[DATASET RECORDS Boundary: Start]

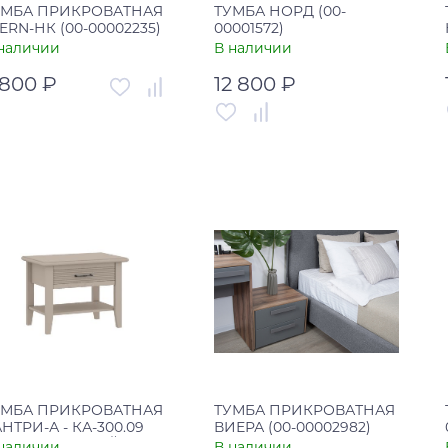
УМБА ПРИКРОВАТНАЯ
ТУМБА НОРД (00-
ERN-НК (00-00002235)
00001572)
наличии
В наличии
 800 ₽
12 800 ₽
тикул
00-00002235
Артикул
00-00001572
рана
Россия
Страна
Россия
В корзину
В корзину
Купить в один клик
Купить в один клик
УМБА ПРИКРОВАТНАЯ
ТУМБА ПРИКРОВАТНАЯ
НТРИ-А - КА-300.09
ВИЕРА (00-00002982)
АШЕМИР СЕРЫЙ
наличии
В наличии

[DATASET RECORDS Boundary: End]

## TASK REQUIREMENTS:
An exact copy of every entry above is required, without the pictures.

## RESULT OF THE EXERCISE:
УМБА ПРИКРОВАТНАЯ
ТУМБА НОРД (00-
ERN-НК (00-00002235)
00001572)
наличии
В наличии
 800 ₽
12 800 ₽
тикул
00-00002235
Артикул
00-00001572
рана
Россия
Страна
Россия
В корзину
В корзину
Купить в один клик
Купить в один клик
УМБА ПРИКРОВАТНАЯ
ТУМБА ПРИКРОВАТНАЯ
НТРИ-А - КА-300.09
ВИЕРА (00-00002982)
АШЕМИР СЕРЫЙ
наличии
В наличии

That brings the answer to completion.